📜 ⬆️ ⬇️

Chromium: the sixth project check and 250 bugs

This text begins a series of articles devoted to the regular testing of the Chromium project with the help of the PVS-Studio static code analyzer. The articles will look at various error patterns and offer recommendations to reduce the likelihood of their occurrence in the code. However, before you begin, you need to write a kind of introduction that will answer a number of questions in advance, as well as provide Chromium developers with all the errors they have noticed that they can begin to correct without waiting for the end of the cycle of articles.

Andrey Karpov, PVS-Studio

Prehistory


My name is Andrey Karpov, and I am an evangelist of static analysis in general and the static analysis tool PVS-Studio in particular. However, the term “technical evangelist” is already becoming obsolete, and it is being replaced by “developer advocate”.

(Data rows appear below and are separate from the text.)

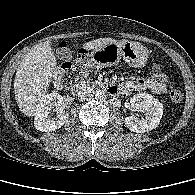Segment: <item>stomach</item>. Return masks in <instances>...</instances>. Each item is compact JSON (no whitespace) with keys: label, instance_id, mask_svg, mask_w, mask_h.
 Wrapping results in <instances>:
<instances>
[{"label":"stomach","instance_id":"0dacf381","mask_svg":"<svg viewBox=\"0 0 195 195\" xmlns=\"http://www.w3.org/2000/svg\"><path fill=\"white\" fill-rule=\"evenodd\" d=\"M121 59L132 67L141 68L147 62L148 52L140 43L122 40L110 42L90 54V62L96 68L116 65Z\"/></svg>","mask_w":195,"mask_h":195}]
</instances>
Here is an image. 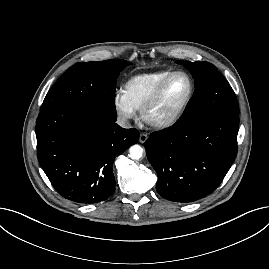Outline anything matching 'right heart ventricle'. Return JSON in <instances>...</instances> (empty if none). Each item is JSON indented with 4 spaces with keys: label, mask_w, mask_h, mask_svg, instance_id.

I spend a lot of time writing material on improving the quality of the code and increasing the reliability of programs. Now I have a new reason to write a few articles on this topic - checking the open Chromium project with the help of the PVS-Studio analyzer. This is a big project, and in any big project live bugs of various types. This diversity allows you to consider several interesting topics related to the causes of these bugs and ways to prevent them.

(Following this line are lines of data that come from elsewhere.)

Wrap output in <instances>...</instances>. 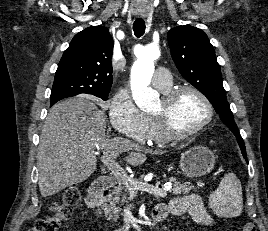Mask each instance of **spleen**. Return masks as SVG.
I'll return each instance as SVG.
<instances>
[{
  "mask_svg": "<svg viewBox=\"0 0 268 231\" xmlns=\"http://www.w3.org/2000/svg\"><path fill=\"white\" fill-rule=\"evenodd\" d=\"M209 205L219 217L233 218L243 210L242 187L234 173H228L221 180L219 187L209 197Z\"/></svg>",
  "mask_w": 268,
  "mask_h": 231,
  "instance_id": "obj_1",
  "label": "spleen"
}]
</instances>
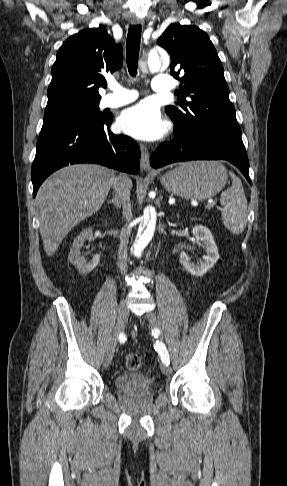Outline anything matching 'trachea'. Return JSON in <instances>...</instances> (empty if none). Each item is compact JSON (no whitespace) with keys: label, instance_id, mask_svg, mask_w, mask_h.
I'll use <instances>...</instances> for the list:
<instances>
[{"label":"trachea","instance_id":"3493384b","mask_svg":"<svg viewBox=\"0 0 287 486\" xmlns=\"http://www.w3.org/2000/svg\"><path fill=\"white\" fill-rule=\"evenodd\" d=\"M141 30V25H132L128 30L126 58L128 71L132 77L137 74Z\"/></svg>","mask_w":287,"mask_h":486}]
</instances>
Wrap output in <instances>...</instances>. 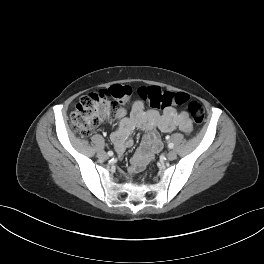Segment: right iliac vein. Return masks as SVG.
I'll return each instance as SVG.
<instances>
[{"label":"right iliac vein","mask_w":264,"mask_h":264,"mask_svg":"<svg viewBox=\"0 0 264 264\" xmlns=\"http://www.w3.org/2000/svg\"><path fill=\"white\" fill-rule=\"evenodd\" d=\"M98 157L101 158V159H107L108 155L104 151H100L98 153Z\"/></svg>","instance_id":"obj_1"}]
</instances>
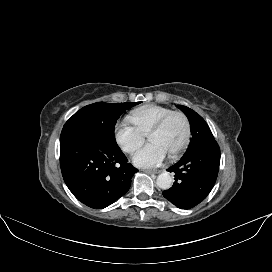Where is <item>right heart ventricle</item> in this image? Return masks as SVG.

It should be noted that this is not the first article dedicated to the Chromium project. My previous publications:
')

As you can see, I had bad titles with interesting titles, and my strength was over. Therefore, further the baton was picked up by my colleagues:


By the way, while I was studying the fresh report, I could not resist and wrote a short note about one very pleasant mistake. Since the article has already been published, I will provide here a link to it:


Every time we checked a project, there were a large number of errors in it. New check is no exception. Moreover, since the PVS-Studio analyzer detects errors more and more, at first I simply did not know what to do with all of them. Skimming through the report, I wrote out about 250 errors and thought. Describe all 250 errors in one article? It will be some kind of horror: long, boring and uninteresting. Break the description is not a few articles? It will not be better either; instead of one boring article, there will be several.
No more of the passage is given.